▸ **TASK ITEM**
Where does the word "Multicar" occur in the entries below? Copy every line that has it.

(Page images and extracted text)
= = = = =

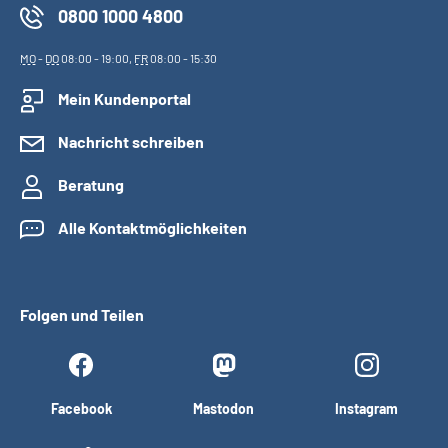
0800 1000 4800
MO
-
DO
08:00 - 19:00,
FR
08:00 - 15:30
Mein Kundenportal
Nachricht schreiben
Beratung
Alle Kontaktmöglichkeiten
Folgen und Teilen
Facebook
Mastodon
Instagram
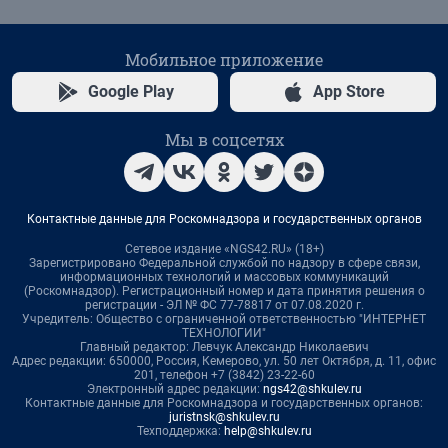
Мобильное приложение
Google Play
App Store
Мы в соцсетях
Контактные данные для Роскомнадзора и государственных органов
Сетевое издание «NGS42.RU» (18+)
Зарегистрировано Федеральной службой по надзору в сфере связи,
информационных технологий и массовых коммуникаций
(Роскомнадзор). Регистрационный номер и дата принятия решения о
регистрации - ЭЛ № ФС 77-78817 от 07.08.2020 г.
Учредитель: Общество с ограниченной ответственностью "ИНТЕРНЕТ
ТЕХНОЛОГИИ"
Главный редактор: Левчук Александр Николаевич
Адрес редакции: 650000, Россия, Кемерово, ул. 50 лет Октября, д. 11, офис
201, телефон +7 (3842) 23-22-60
Электронный адрес редакции:
ngs42@shkulev.ru
Контактные данные для Роскомнадзора и государственных органов:
juristnsk@shkulev.ru
Техподдержка:
help@shkulev.ru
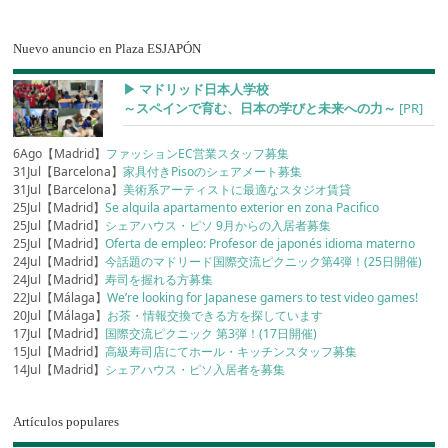
Nuevo anuncio en Plaza ESJAPÓN
▶︎ マドリッド日本人学校
～スペインで育む、日本の学びと未来への力～
[PR]
6Ago【Madrid】
ファッションEC営業スタッフ募集
31Jul【Barcelona】
家具付きPisoのシェアメート募集
31Jul【Barcelona】
美術系アーティストに最適なスタジオ賃貸
25Jul【Madrid】
Se alquila apartamento exterior en zona Pacifico
25Jul【Madrid】
シェアハウス・ピソ 9月からの入居者募集
25Jul【Madrid】
Oferta de empleo: Profesor de japonés idioma materno
24Jul【Madrid】
今話題のマドリード国際交流ピクニック第4弾！(25日開催)
24Jul【Madrid】
寿司を握れる方募集
22Jul【Málaga】
We’re looking for Japanese gamers to test video games!
20Jul【Málaga】
お茶・情報交換できる方を探しています
17Jul【Madrid】
国際交流ピクニック 第3弾！(17日開催)
15Jul【Madrid】
高級寿司店にてホール・キッチンスタッフ募集
14Jul【Madrid】
シェアハウス・ピソ入居者を募集
Artículos populares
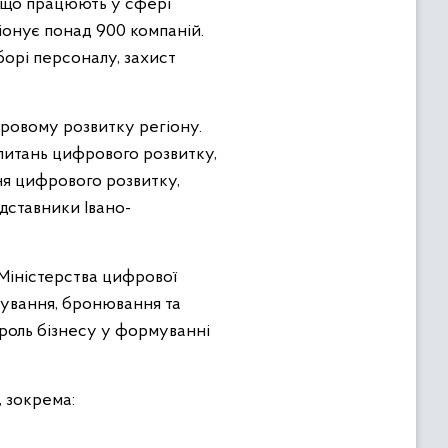
, що працюють у сфері
іонує понад 900 компаній.
аборі персоналу, захист
фровому розвитку регіону.
 питань цифрового розвитку,
ня цифрового розвитку,
едставники Івано-
 Міністерства цифрової
ткування, бронювання та
 роль бізнесу у формуванні
, зокрема:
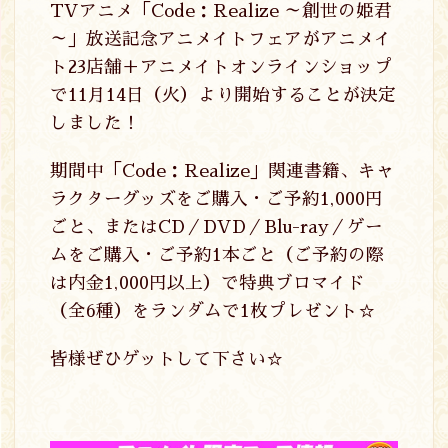
TVアニメ「Code：Realize ～創世の姫君
～」放送記念アニメイトフェアがアニメイ
ト23店舗＋アニメイトオンラインショップ
で11月14日（火）より開始することが決定
しました！
期間中「Code：Realize」関連書籍、キャ
ラクターグッズをご購入・ご予約1,000円
ごと、またはCD／DVD／Blu-ray／ゲー
ムをご購入・ご予約1本ごと（ご予約の際
は内金1,000円以上）で特典ブロマイド
（全6種）をランダムで1枚プレゼント☆
皆様ぜひゲットして下さい☆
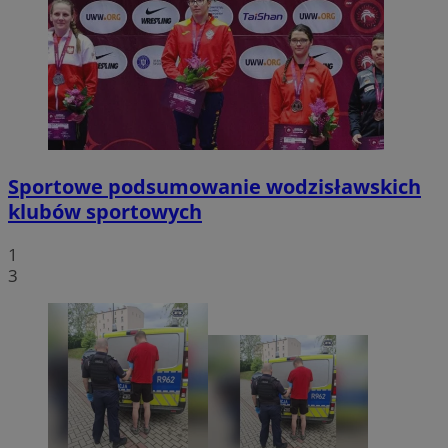
Sportowe podsumowanie wodzisławskich
klubów sportowych
1
3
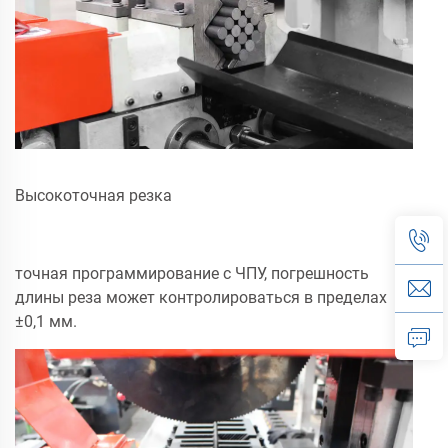
Высокоточная резка
точная программирование с ЧПУ, погрешность
длины реза может контролироваться в пределах
±0,1 мм.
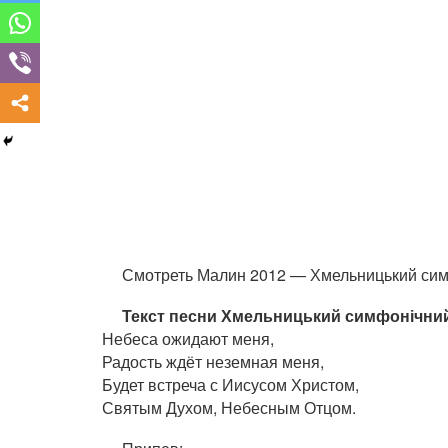
Смотреть Малин 2012 — Хмельницький сим
Текст песни Хмельницький симфонічний
Небеса ожидают меня,
Радость ждёт неземная меня,
Будет встреча с Иисусом Христом,
Святым Духом, Небесным Отцом.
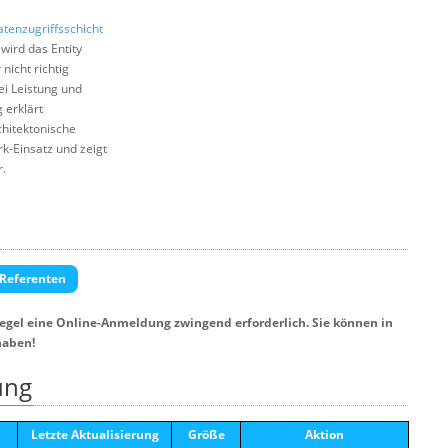
tenzugriffsschicht
wird das Entity
nicht richtig
ei Leistung und
 erklärt
chitektonische
k-Einsatz und zeigt
r.
 Referenten
Regel eine Online-Anmeldung zwingend erforderlich. Sie können in
haben!
ung
Letzte Aktualisierung
Größe
Aktion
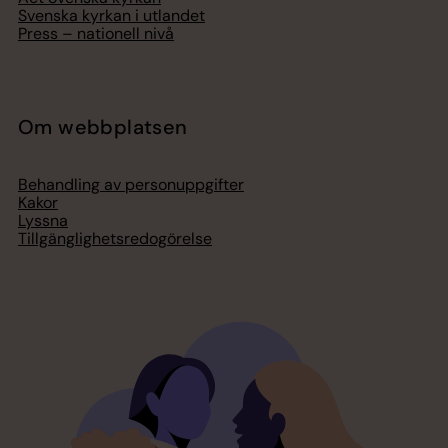
Svenska kyrkan i utlandet
Press – nationell nivå
Om webbplatsen
Behandling av personuppgifter
Kakor
Lyssna
Tillgänglighetsredogörelse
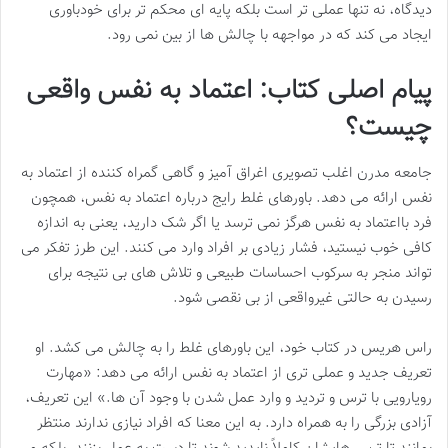
دیدگاه، نه تنها عملی تر است بلکه پایه ای محکم تر برای خودباوری
ایجاد می کند که در مواجهه با چالش ها از بین نمی رود.
پیام اصلی کتاب: اعتماد به نفس واقعی
چیست؟
جامعه مدرن اغلب تصویری اغراق آمیز و گاهی گمراه کننده از اعتماد به
نفس ارائه می دهد. باورهای غلط رایج درباره اعتماد به نفس، همچون
فرد بااعتماد به نفس هرگز نمی ترسد یا اگر شک دارید، یعنی به اندازه
کافی خوب نیستید، فشار زیادی بر افراد وارد می کنند. این طرز تفکر می
تواند منجر به سرکوب احساسات طبیعی و تلاش های بی نتیجه برای
رسیدن به حالتی غیرواقعی از بی نقصی شود.
راس هریس در کتاب خود، این باورهای غلط را به چالش می کشد. او
تعریف جدید و عملی تری از اعتماد به نفس ارائه می دهد: «مهارت
رویارویی با ترس و تردید و وارد عمل شدن با وجود آن ها.» این تعریف،
آزادی بزرگی را به همراه دارد. به این معنا که افراد نیازی ندارند منتظر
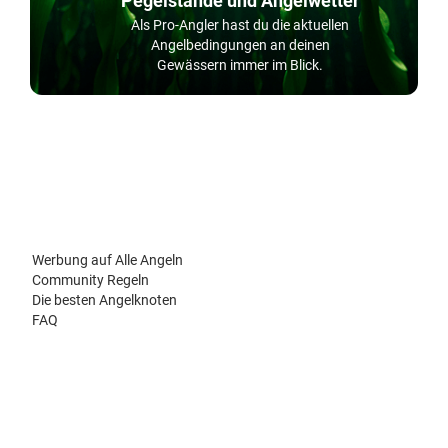
Pegelstände und Angelwetter
Als Pro-Angler hast du die aktuellen
Angelbedingungen an deinen
Gewässern immer im Blick.
Werbung auf Alle Angeln
Community Regeln
Die besten Angelknoten
FAQ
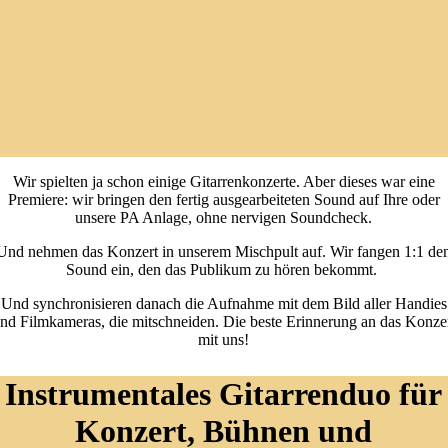
Wir spielten ja schon einige Gitarrenkonzerte. Aber dieses war eine
Premiere: wir bringen den fertig ausgearbeiteten Sound auf Ihre oder
unsere PA Anlage, ohne nervigen Soundcheck.
Und nehmen das Konzert in unserem Mischpult auf. Wir fangen 1:1 de
Sound ein, den das Publikum zu hören bekommt.
Und synchronisieren danach die Aufnahme mit dem Bild aller Handies
nd Filmkameras, die mitschneiden. Die beste Erinnerung an das Konze
mit uns!
Instrumentales Gitarrenduo für
Konzert, Bühnen und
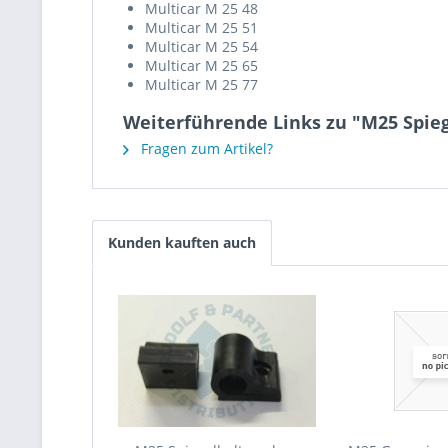
Multicar M 25 48
Multicar M 25 51
Multicar M 25 54
Multicar M 25 65
Multicar M 25 77
Weiterführende Links zu "M25 Spieg
Fragen zum Artikel?
Kunden kauften auch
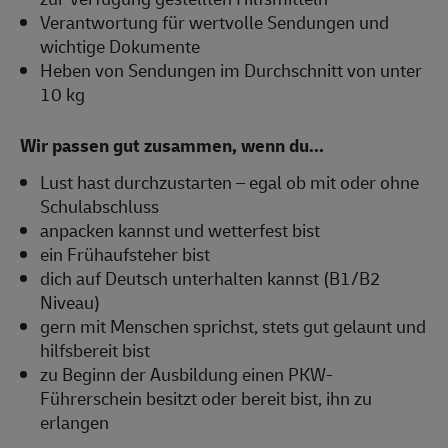
Verantwortung für wertvolle Sendungen und
wichtige Dokumente
Heben von Sendungen im Durchschnitt von unter
10 kg
Wir passen gut zusammen, wenn du...
Lust hast durchzustarten – egal ob mit oder ohne
Schulabschluss
anpacken kannst und wetterfest bist
ein Frühaufsteher bist
dich auf Deutsch unterhalten kannst (B1/B2
Niveau)
gern mit Menschen sprichst, stets gut gelaunt und
hilfsbereit bist
zu Beginn der Ausbildung einen PKW-
Führerschein besitzt oder bereit bist, ihn zu
erlangen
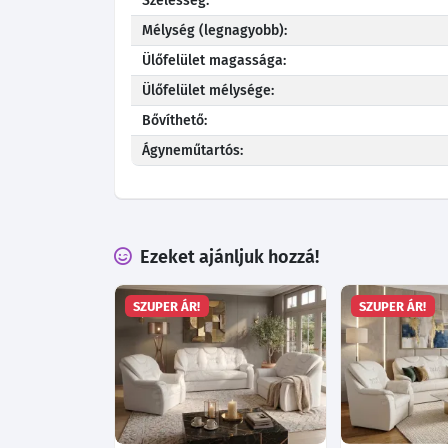
Szélesség:
Mélység (legnagyobb):
Ülőfelület magassága:
Ülőfelület mélysége:
Bővíthető:
Ágyneműtartós:
Ezeket ajánljuk hozzá!
SZUPER ÁR!
SZUPER ÁR!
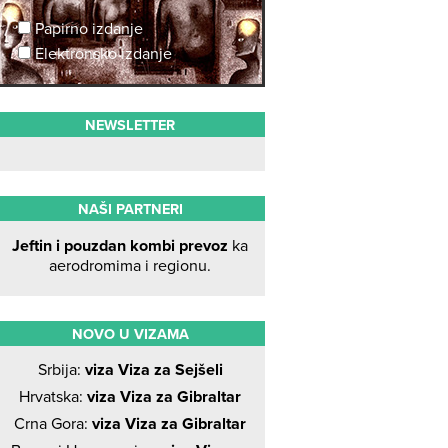
Papirno izdanje
Elektronsko izdanje
NEWSLETTER
NAŠI PARTNERI
Jeftin i pouzdan kombi prevoz
ka
aerodromima i regionu.
NOVO U VIZAMA
Srbija:
viza Viza za Sejšeli
Hrvatska:
viza Viza za Gibraltar
Crna Gora:
viza Viza za Gibraltar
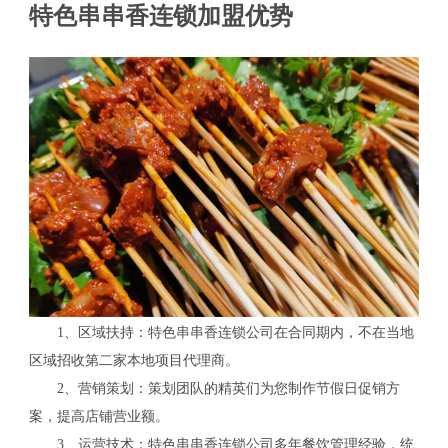
特色串串香连锁加盟优势
1、区域扶持：特色串串香连锁公司在合同期内，不在当地
区域招收第二家本地项目代理商。
2、营销策划：策划团队的精英们为您制作节假日促销方
案，提高店铺营业额。
3、运营技术：特色串串香连锁公司多年餐饮管理经验，统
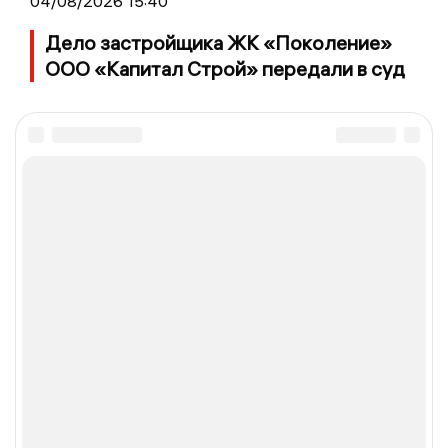
04/08/2026 15:40
Дело застройщика ЖК «Поколение»
ООО «Капитал Строй» передали в суд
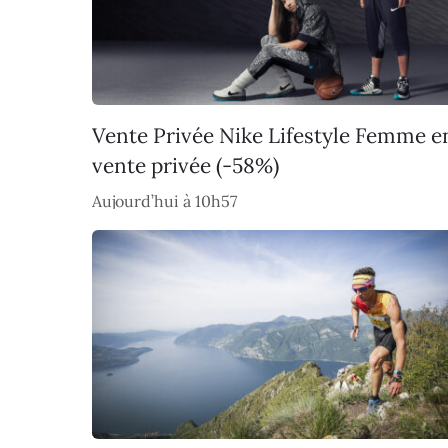
Vente Privée Nike Lifestyle Femme e
vente privée (-58%)
Aujourd’hui à 10h57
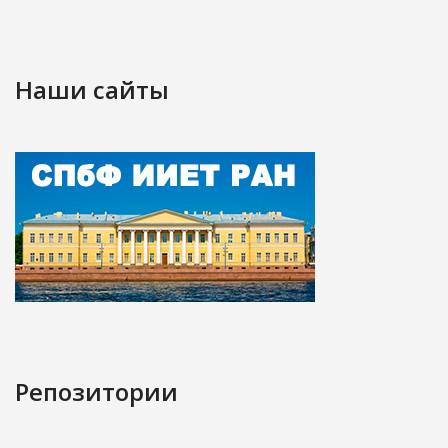
Наши сайты
Репозитории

= = = = =

▸ **RESPONSE TO THIS EXERCISE**
Multicar M 25 48
Multicar M 25 51
Multicar M 25 54
Multicar M 25 65
Multicar M 25 77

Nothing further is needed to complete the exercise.